# Problem details:
What is needed is a faithful transcription of all the data below, pictures excluded.

───

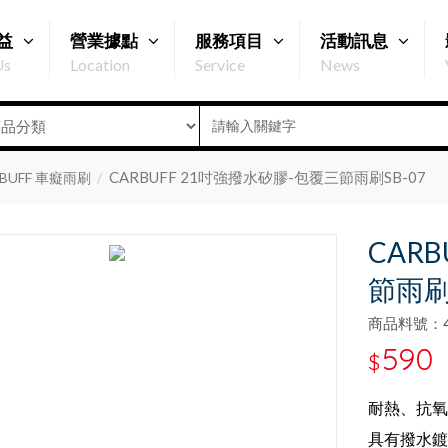
益
營業據點
服務項目
活動訊息
Us
Location
Service
News
CARBUFF 21吋強撥水矽膠-包覆三節雨刷SB-07
RBUFF 車癡雨刷
CAR
節雨刷S
商品料號：47
590
$
耐熱、抗氧
具有撥水鍍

───

# The answer:
益
營業據點
服務項目
活動訊息
Us
Location
Service
News
CARBUFF 21吋強撥水矽膠-包覆三節雨刷SB-07
RBUFF 車癡雨刷
CAR
節雨刷S
商品料號：47
590
$
耐熱、抗氧
具有撥水鍍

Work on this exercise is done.